**Work instructions**
Each line that contains "Гарантия" needs to be copied from the listing.

**Source material**
====
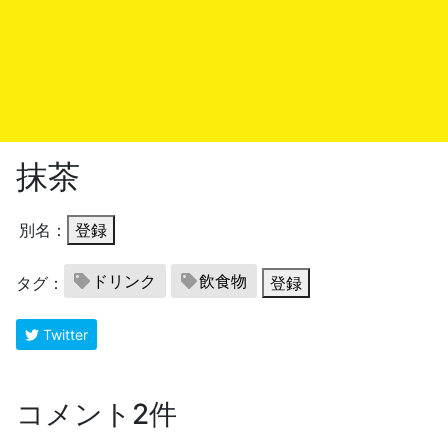
抹茶
別名：
登録
ドリンク
飲食物
タグ：
登録
Twitter
コメント2件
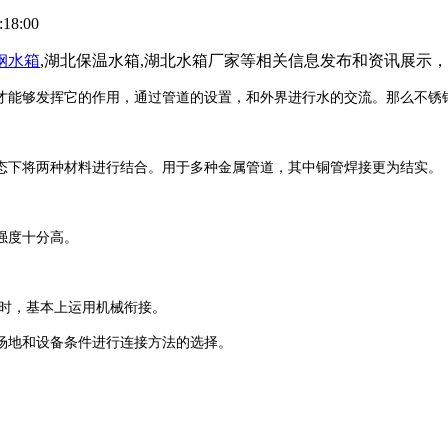
18:00
钢水箱
,湖北保温水箱,湖北水箱厂家等相关信息发布和资讯展示
才能够发挥它的作用，通过管道的设置，和外界进行水的交流。那么不锈
下将两种材料进行结合。用于多种金属管道，其中铜管焊接更为结实。
强度十分高。
时，基本上运用机械衔接。
场地和设备条件进行连接方法的选择。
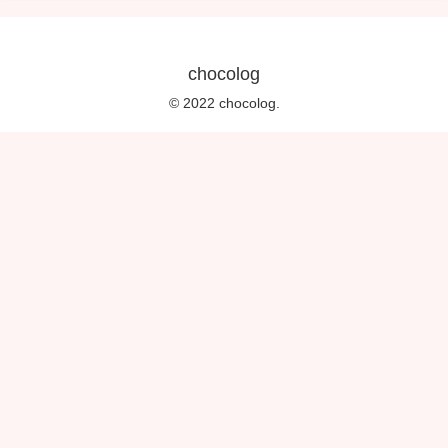
chocolog
© 2022 chocolog.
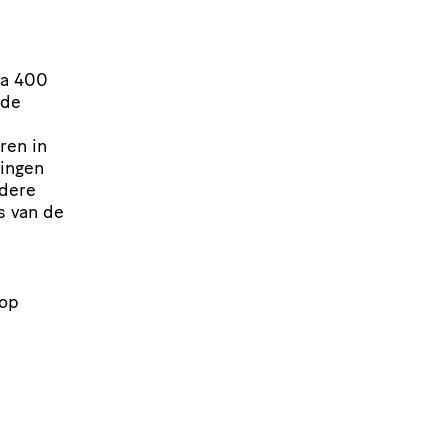
na 400
 de
ren in
ringen
ndere
s van de
pop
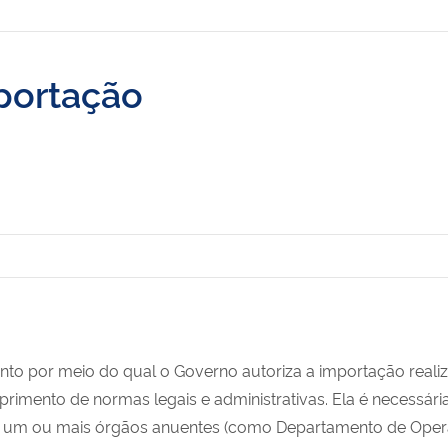
portação
nto por meio do qual o Governo autoriza a importação real
primento de normas legais e administrativas. Ela é necessá
 de um ou mais órgãos anuentes (como Departamento de Oper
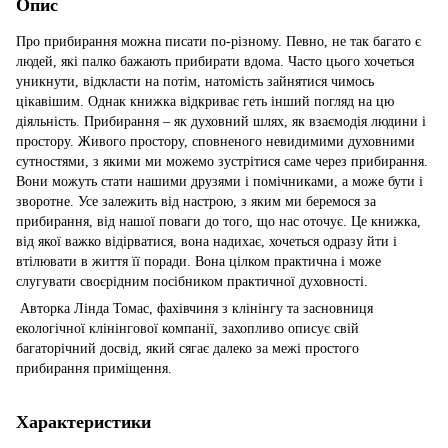
Опис
Про прибирання можна писати по-різному. Певно, не так багато є
людей, які палко бажають прибирати вдома. Часто цього хочеться
уникнути, відкласти на потім, натомість зайнятися чимось
цікавішим. Однак книжка відкриває геть інший погляд на цю
діяльність. Прибирання – як духовний шлях, як взаємодія людини і
простору. Живого простору, сповненого невидимими духовними
сутностями, з якими ми можемо зустрітися саме через прибирання.
Вони можуть стати нашими друзями і помічниками, а може бути і
зворотне. Усе залежить від настрою, з яким ми беремося за
прибирання, від нашої поваги до того, що нас оточує. Це книжка,
від якої важко відірватися, вона надихає, хочеться одразу йти і
втілювати в життя її поради. Вона цілком практична і може
слугувати своєрідним посібником практичної духовності.
Авторка Лінда Томас, фахівчиня з клінінгу та засновниця
екологічної клінінгової компанії, захопливо описує свій
багаторічний досвід, який сягає далеко за межі простого
прибирання приміщення.
Характеристики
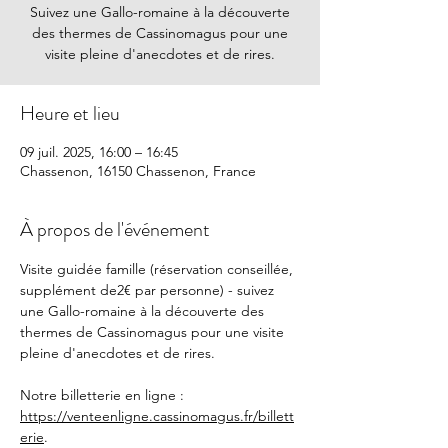
Suivez une Gallo-romaine à la découverte
des thermes de Cassinomagus pour une
visite pleine d'anecdotes et de rires.
Heure et lieu
09 juil. 2025, 16:00 – 16:45
Chassenon, 16150 Chassenon, France
À propos de l'événement
Visite guidée famille (réservation conseillée, 
supplément de2€ par personne) - suivez 
une Gallo-romaine à la découverte des 
thermes de Cassinomagus pour une visite 
pleine d'anecdotes et de rires.
Notre billetterie en ligne : 
https://venteenligne.cassinomagus.fr/billett
erie
.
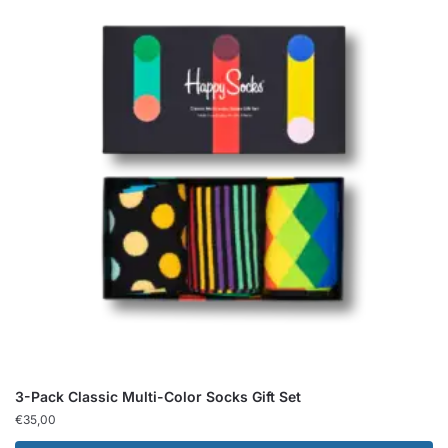
3-Pack Classic Multi-Color Socks Gift Set
€
35,00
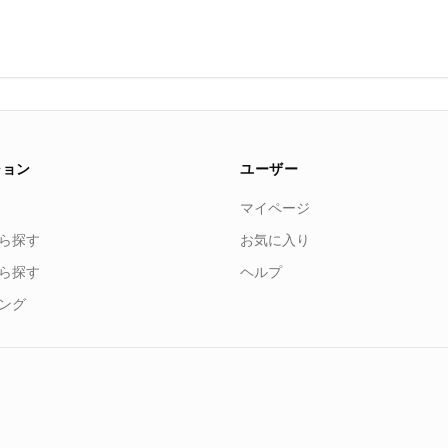
ション
ユーザー
マイページ
ら探す
お気に入り
ら探す
ヘルプ
ング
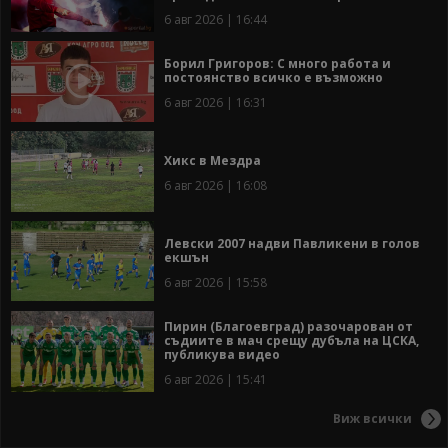
6 авг 2026 | 16:44
Борил Григоров: С много работа и
постоянство всичко е възможно
6 авг 2026 | 16:31
Хикс в Мездра
6 авг 2026 | 16:08
Левски 2007 надви Павликени в голов
екшън
6 авг 2026 | 15:58
Пирин (Благоевград) разочарован от
съдиите в мач срещу дубъла на ЦСКА,
публикува видео
6 авг 2026 | 15:41
Виж всички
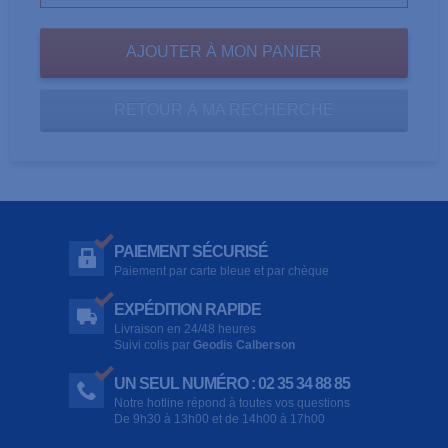
RETOUR À MA RECHERCHE
PAIEMENT SÉCURISÉ
Paiement par carte bleue et par chèque
EXPÉDITION RAPIDE
Livraison en 24/48 heures
Suivi colis par
Geodis Calberson
UN SEUL NUMÉRO : 02 35 34 88 85
Notre hotline répond à toutes vos questions
De 9h30 à 13h00 et de 14h00 à 17h00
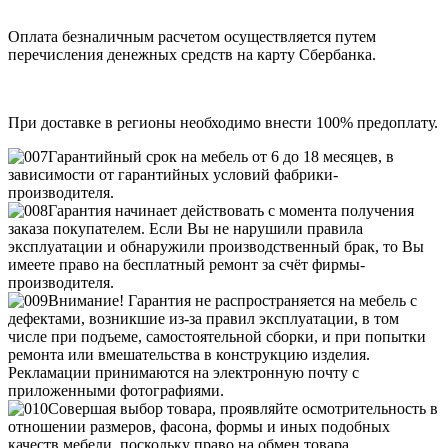
Оплата безналичным расчетом осуществляется путем
перечисления денежных средств на карту Сбербанка.
При доставке в регионы необходимо внести 100% предоплату.
Гарантийный срок на мебель от 6 до 18 месяцев, в
зависимости от гарантийных условий фабрики-
производителя.
Гарантия начинает действовать с момента получения
заказа покупателем. Если Вы не нарушили правила
эксплуатации и обнаружили производственный брак, то Вы
имеете право на бесплатный ремонт за счёт фирмы-
производителя.
Внимание! Гарантия не распространяется на мебель с
дефектами, возникшие из-за правил эксплуатации, в том
числе при подъеме, самостоятельной сборки, и при попытки
ремонта или вмешательства в конструкцию изделия.
Рекламации принимаются на электронную почту с
приложенными фотографиями.
Совершая выбор товара, проявляйте осмотрительность в
отношении размеров, фасона, формы и иных подобных
качеств мебели, поскольку право на обмен товара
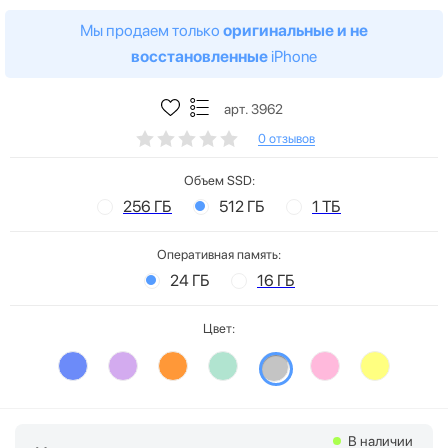
Мы продаем только
оригинальные и не
восстановленные
iPhone
арт. 3962
0 отзывов
Объем SSD:
256 ГБ
512 ГБ
1 ТБ
Оперативная память:
24 ГБ
16 ГБ
Цвет:
В наличии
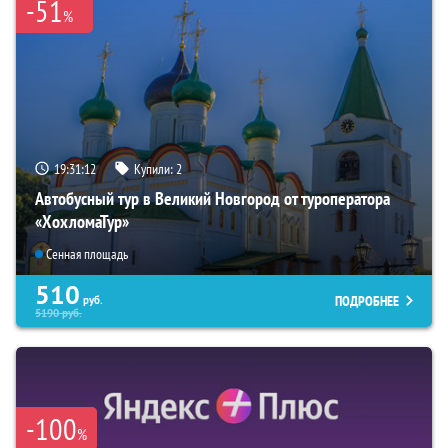
-51
%
19:31:11
Купили:
2
Автобусный тур в Великий Новгород от туроператора
«ХохломаТур»
Сенная площадь
510
ПОДРОБНЕЕ
руб.
5190
руб.
-100
%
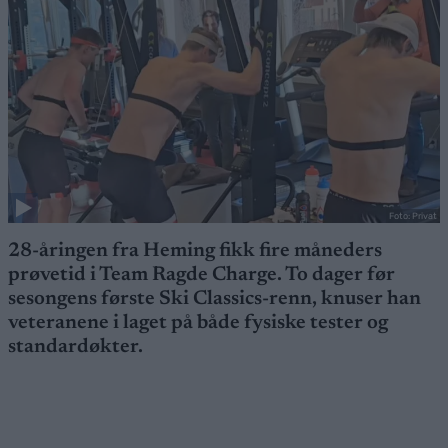
Foto: Privat
28-åringen fra Heming fikk fire måneders
prøvetid i Team Ragde Charge. To dager før
sesongens første Ski Classics-renn, knuser han
veteranene i laget på både fysiske tester og
standardøkter.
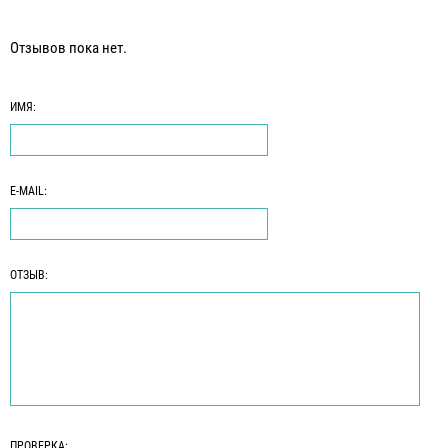
Отзывов пока нет.
ИМЯ:
E-MAIL:
ОТЗЫВ:
ПРОВЕРКА:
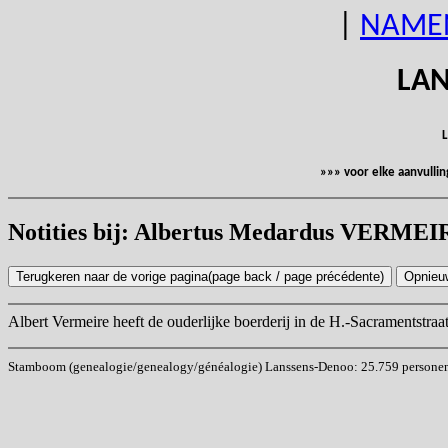
|
NAME
LAN
L
»»» voor elke aanvulli
Notities bij: Albertus Medardus VERMEI
Albert Vermeire heeft de ouderlijke boerderij in de H.-Sacramentstra
Stamboom (genealogie/genealogy/généalogie) Lanssens-Denoo: 25.759 personen (i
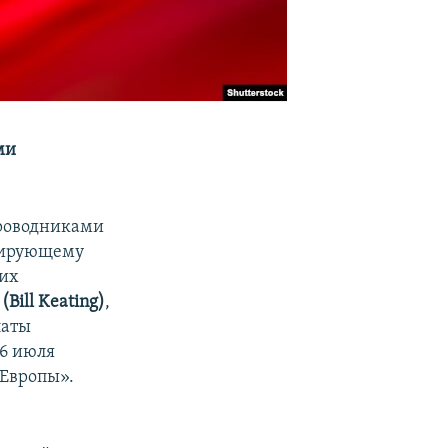
ми
роводниками
изирующему
ких
(Bill Keating)
,
латы
6 июля
 Европы».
====
**Task response**
Гарантия начинает действовать с момента получения
Внимание! Гарантия не распространяется на мебель с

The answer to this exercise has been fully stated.